**Task prompt:**
Nothing but a verbatim copy of the data, minus the images, should be returned.

** Opening Recorded data block **

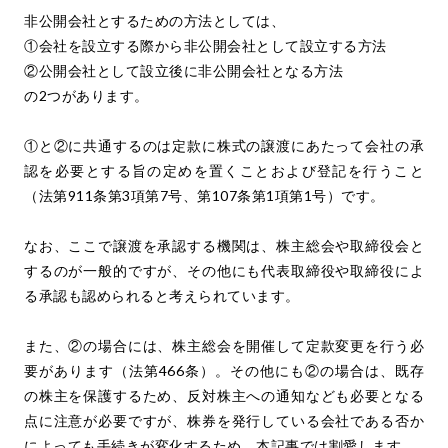
非公開会社とするための方法としては、
①会社を設立する際から非公開会社として設立する方法
②公開会社として設立後に非公開会社となる方法
の2つがあります。
①と②に共通するのは定款に株式の譲渡にあたって会社の承
認を必要とする旨の定めを置くことおよび登記を行うこと
（法第911条第3項第7号、第107条第1項第1号）です。
なお、ここで譲渡を承認する機関は、株主総会や取締役会と
するのが一般的ですが、その他にも代表取締役や取締役によ
る承認も認められると考えられています。
また、②の場合には、株主総会を開催して定款変更を行う必
要があります（法第466条）。その他にも②の場合は、既存
の株主を保護するため、反対株主への通知なども必要となる
点に注意が必要ですが、株券を発行している会社である否か
によっても手続きが変化するため、本記事では割愛します。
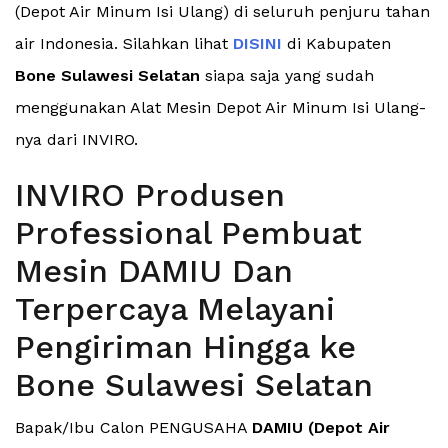
(Depot Air Minum Isi Ulang) di seluruh penjuru tahan
air Indonesia. Silahkan lihat
DISINI
di Kabupaten
Bone Sulawesi Selatan
siapa saja yang sudah
menggunakan Alat Mesin Depot Air Minum Isi Ulang-
nya dari INVIRO.
INVIRO Produsen
Professional Pembuat
Mesin DAMIU Dan
Terpercaya Melayani
Pengiriman Hingga ke
Bone Sulawesi Selatan
Bapak/Ibu Calon PENGUSAHA
DAMIU (Depot Air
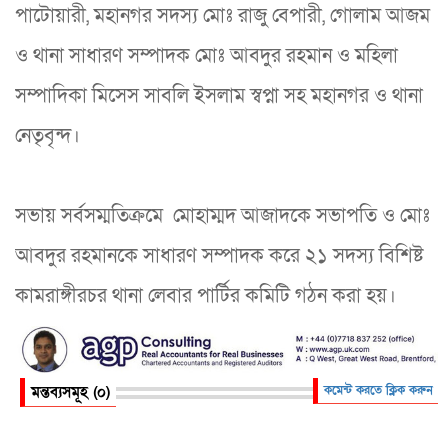
পাটোয়ারী, মহানগর সদস্য মোঃ রাজু বেপারী, গোলাম আজম
ও থানা সাধারণ সম্পাদক মোঃ আবদুর রহমান ও মহিলা
সম্পাদিকা মিসেস সাবলি ইসলাম স্বপ্না সহ মহানগর ও থানা
নেতৃবৃন্দ।
সভায় সর্বসম্মতিক্রমে মোহাম্মদ আজাদকে সভাপতি ও মোঃ
আবদুর রহমানকে সাধারণ সম্পাদক করে ২১ সদস্য বিশিষ্ট
কামরাঙ্গীরচর থানা লেবার পার্টির কমিটি গঠন করা হয়।
মন্তব্যসমূহ (০)
কমেন্ট করতে ক্লিক করুন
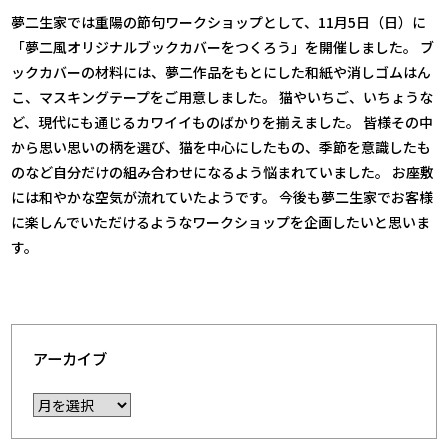
夢二生家では重陽の節句ワークショップとして、11月5日（日）に
「夢二風オリジナルブックカバーをつくろう」を開催しました。 ブ
ックカバーの材料には、夢二作品をもとにした和紙や消しゴムはん
こ、マスキングテープをご用意しました。 猫やいちご、いちょうな
ど、現代にも通じるカワイイものばかりを揃えました。
皆様その中
から思い思いの柄を選び、猫を中心にしたもの、季節を意識したも
のなど自分だけの組み合わせになるよう悩まれていました。
お座敷
には和やかな空気が流れていたようです。 今後も夢二生家でお客様
に楽しんでいただけるようなワークショップを企画したいと思いま
す。
アーカイブ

** Closing Recorded data block **

**Solution to this exercise:**
非公開会社とするための方法としては、
①会社を設立する際から非公開会社として設立する方法
②公開会社として設立後に非公開会社となる方法
の2つがあります。
①と②に共通するのは定款に株式の譲渡にあたって会社の承
認を必要とする旨の定めを置くことおよび登記を行うこと
（法第911条第3項第7号、第107条第1項第1号）です。
なお、ここで譲渡を承認する機関は、株主総会や取締役会と
するのが一般的ですが、その他にも代表取締役や取締役によ
る承認も認められると考えられています。
また、②の場合には、株主総会を開催して定款変更を行う必
要があります（法第466条）。その他にも②の場合は、既存
の株主を保護するため、反対株主への通知なども必要となる
点に注意が必要ですが、株券を発行している会社である否か
によっても手続きが変化するため、本記事では割愛します。
(Depot Air Minum Isi Ulang) di seluruh penjuru tahan
air Indonesia. Silahkan lihat
DISINI
di Kabupaten
Bone Sulawesi Selatan
siapa saja yang sudah
menggunakan Alat Mesin Depot Air Minum Isi Ulang-
nya dari INVIRO.
INVIRO Produsen
Professional Pembuat
Mesin DAMIU Dan
Terpercaya Melayani
Pengiriman Hingga ke
Bone Sulawesi Selatan
Bapak/Ibu Calon PENGUSAHA
DAMIU (Depot Air
পাটোয়ারী, মহানগর সদস্য মোঃ রাজু বেপারী, গোলাম আজম
ও থানা সাধারণ সম্পাদক মোঃ আবদুর রহমান ও মহিলা
সম্পাদিকা মিসেস সাবলি ইসলাম স্বপ্না সহ মহানগর ও থানা
নেতৃবৃন্দ।
সভায় সর্বসম্মতিক্রমে মোহাম্মদ আজাদকে সভাপতি ও মোঃ
আবদুর রহমানকে সাধারণ সম্পাদক করে ২১ সদস্য বিশিষ্ট
কামরাঙ্গীরচর থানা লেবার পার্টির কমিটি গঠন করা হয়।
মন্তব্যসমূহ (০)
কমেন্ট করতে ক্লিক করুন
夢二生家では重陽の節句ワークショップとして、11月5日（日）に
「夢二風オリジナルブックカバーをつくろう」を開催しました。 ブ
ックカバーの材料には、夢二作品をもとにした和紙や消しゴムはん
こ、マスキングテープをご用意しました。 猫やいちご、いちょうな
ど、現代にも通じるカワイイものばかりを揃えました。
皆様その中
から思い思いの柄を選び、猫を中心にしたもの、季節を意識したも
のなど自分だけの組み合わせになるよう悩まれていました。
お座敷
には和やかな空気が流れていたようです。 今後も夢二生家でお客様
に楽しんでいただけるようなワークショップを企画したいと思いま
す。
アーカイブ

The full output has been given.